En effet, à compter du 1er janvier 2009, ces délais de paiement seront à 45 jours fin de mois ou à 60 jours calendaires à compter de la date de facturation – ou, éventuellement, de la date de réception des marchandises ou d’exécution de la prestation demandée. En outre, en l’absence de convention entre les parties, le délai de paiement est fixé au trentième jour suivant la date de réception des marchandises ou d’exécution de la prestation.
La loi de modernisation de l'économie, dite « loi LME », prévoit la possibilité de reporter au 1er janvier 2012 le raccourcissement des délais de paiement dans le cadre d’accords interprofessionnels au sein d’une branche, à certaines conditions. Les professionnels ont décidé de saisir cette possibilité. Trois accords interprofessionnels ont ainsi été signés par les différentes parties prenantes, à la fin de l’année 2008 et début de 2009. L'Autorité de la concurrence a émis à leur sujet un avis globalement favorable le 9 avril 2009. Ils ont par ailleurs été validés par un décret du 26 mai 2009, qui étend également la mesure dérogatoire à l’ensemble des acteurs du secteur du livre, depuis l’édition et l’imprimerie jusqu’à l’ensemble des réseaux de distribution.

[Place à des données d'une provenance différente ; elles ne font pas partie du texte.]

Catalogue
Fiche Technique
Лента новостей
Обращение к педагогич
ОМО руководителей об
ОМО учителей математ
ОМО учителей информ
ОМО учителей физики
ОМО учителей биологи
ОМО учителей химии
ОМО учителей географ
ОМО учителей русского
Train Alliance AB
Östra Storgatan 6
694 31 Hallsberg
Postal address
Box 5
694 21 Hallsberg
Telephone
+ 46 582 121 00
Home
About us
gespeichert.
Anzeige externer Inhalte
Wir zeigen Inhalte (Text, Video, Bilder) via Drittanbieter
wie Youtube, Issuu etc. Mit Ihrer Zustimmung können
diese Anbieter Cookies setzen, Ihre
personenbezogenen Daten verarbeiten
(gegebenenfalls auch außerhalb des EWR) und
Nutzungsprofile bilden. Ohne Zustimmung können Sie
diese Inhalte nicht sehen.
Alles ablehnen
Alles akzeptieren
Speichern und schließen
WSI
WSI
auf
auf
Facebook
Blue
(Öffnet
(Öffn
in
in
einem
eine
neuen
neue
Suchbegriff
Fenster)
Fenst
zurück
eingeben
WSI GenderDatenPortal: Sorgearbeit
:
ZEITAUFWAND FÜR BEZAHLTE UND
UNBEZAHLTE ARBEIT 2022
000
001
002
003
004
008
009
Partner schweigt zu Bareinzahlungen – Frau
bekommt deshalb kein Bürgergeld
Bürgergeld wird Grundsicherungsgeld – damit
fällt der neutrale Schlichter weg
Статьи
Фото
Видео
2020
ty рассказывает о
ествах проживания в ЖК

Toutefois, ces accords permettent seulement une application progressive de la réduction des délais de paiement, selon le calendrier suivant : 180 jours fin de mois au 1er janvier 2009, 150 jours fin de mois au 1er janvier 2010, 120 jours fin de mois au 1er janvier 2011 et, enfin, 60 jours fin de mois au 1er janvier 2012.
Or, si les dispositions de la loi LME ont un effet vertueux pour l’ensemble de l’économie, notamment en vue de protéger les petites et moyennes entreprises à l’égard des distributeurs, leur impact pour la filière du livre s’avère, au contraire, inadapté et dangereux.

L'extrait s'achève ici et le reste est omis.